Saturday, August 22, 2009

Orton gets passing grade

Kyle Orton showed up looking like an NFL quarterback against the Seattle Seahawks, if only a preseason game, dimming his poor performance against San Francisco a week earlier. Orton was on target most of the night.

One thing to remember is, while explosive and productive Eddie Royal, talented-and-capable of more Steve Scheffler and dependable Brandon Stokely are established receivers, this offense lacks sufficient explosive talent and currently has a lot of question marks, such as: who will be the bell cow back behind Orton, who will be the no-doubt no. 1 (not Brandon Marshall, as the forecast for him this season, with attitude and injury is gloomy; see Chad Johnson, version 2008) and 3 receivers and who will take the heat off of Royal, who will look less attractive this season if forced to be the top dog.

Darius Walker, a solid back at Notre Dame, showed he has the capability to stick on this roster with his Saturday numbers. Another name to remember, as a contributor in 2009 and not a starter is receiver Kenny McKinley.

Defensively, the Broncos played the run well and rushed Seahawks quarterback Matt Hasselbeck, getting to him occasionally. What they didn't do was disrupt his timing or make effective plays on the ball.

Preseason, especially this one, is about developing players, finding chemistry, getting into a rhythm and learning who can and will play. Winning, while important, is secondary.

Marshall trade idea a poor choice

Anyone desiring dumping Marshall merely to rid the Broncos of his selfish, delusional mindset is open to a self-inflicted wound on the team. Marshall's value is at an all-time low.

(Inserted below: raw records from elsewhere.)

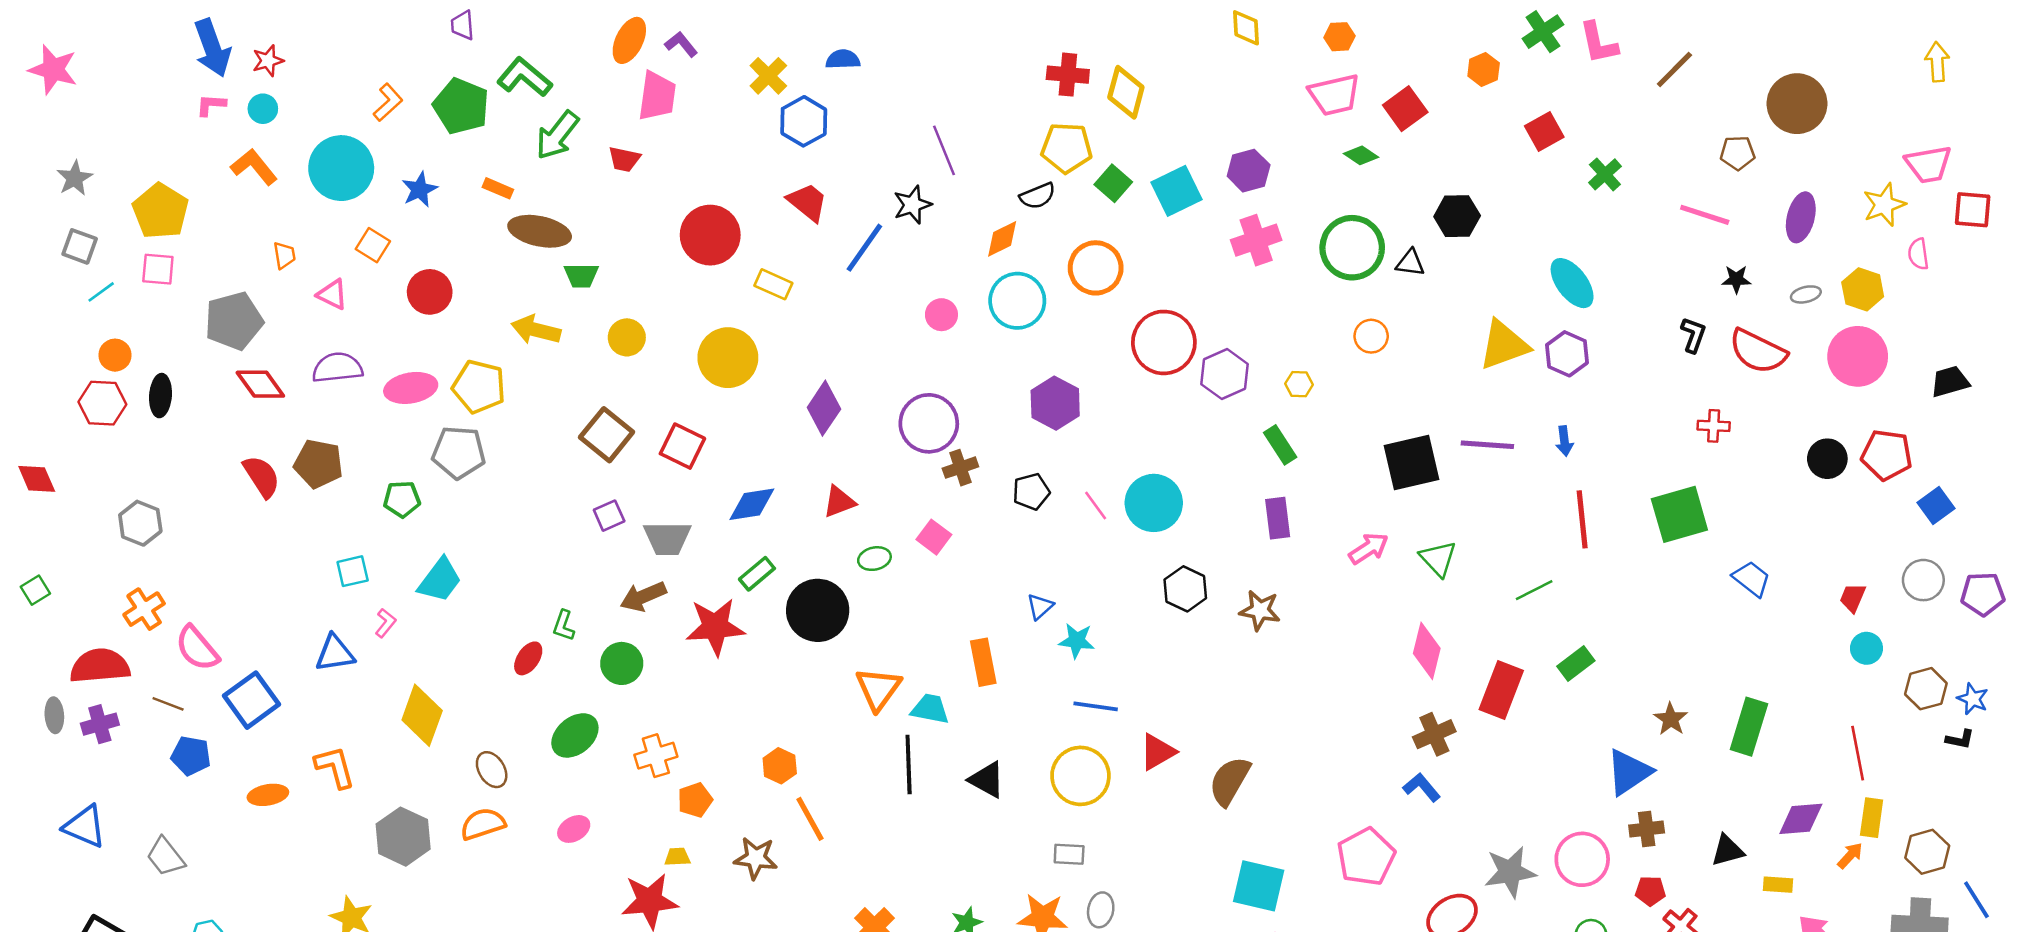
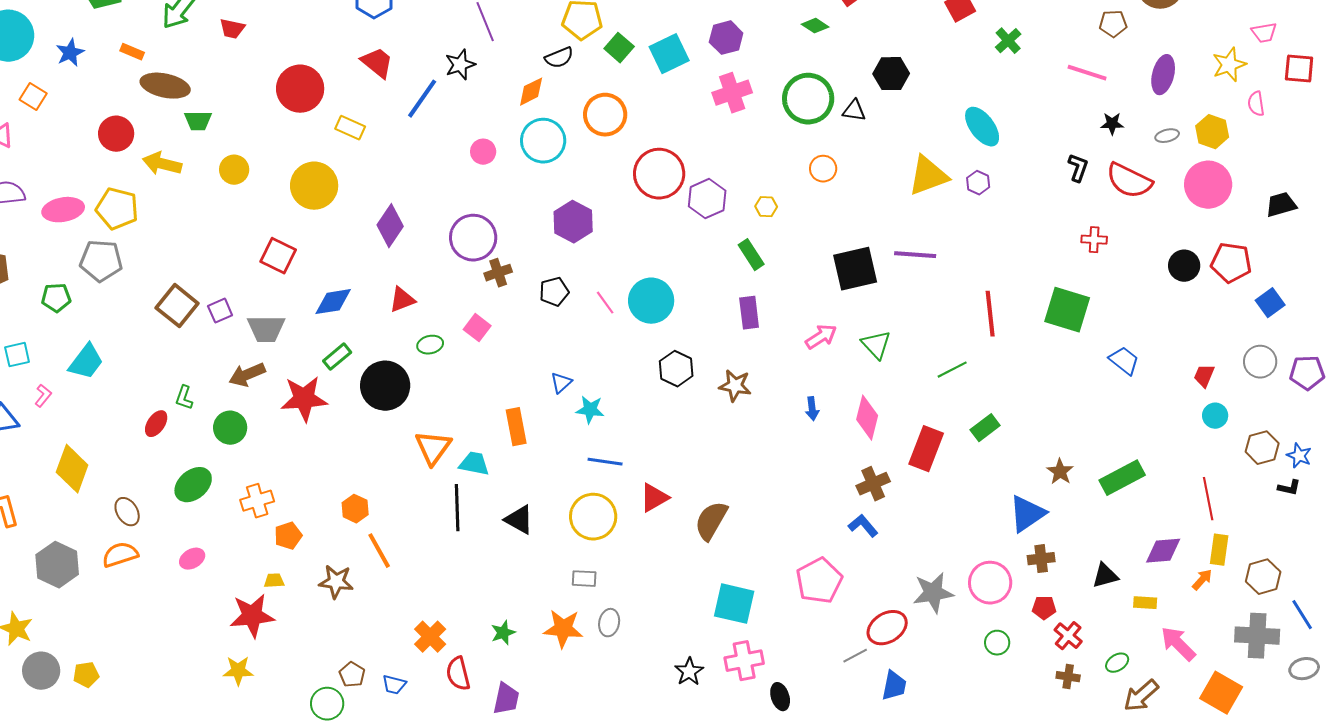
pink trapezoid: (1928, 164) -> (1264, 33), size x0.7
red circle: (430, 292) -> (116, 134), moved
purple hexagon: (1567, 354) -> (978, 183), size x0.7
brown square: (607, 435) -> (177, 306), moved
blue arrow: (1564, 441) -> (812, 409), moved
green square: (1679, 514) -> (1067, 310), turned 33
green rectangle: (1749, 727) -> (1122, 478), turned 45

For all his off-field baggage and on-field negative (low yards per catch average) the man is a big, dependable, productive target who, if not an elite receiver, is the next rung on the ladder.

Being hurt and a police report regular has likely made him as attractive as nuclear waste to other teams yet if healthy, if mentally adjusted, Marshall is an undeniable no. 1 receiver and that is worth a no. 1 draft choice plus other goodies. Right now, the Broncos could not get, would not get a no. 1 for Marshall nor even a no. 2. Getting rid of him for less than his true value would be foolish and would result in negative on-field and public relations consequences.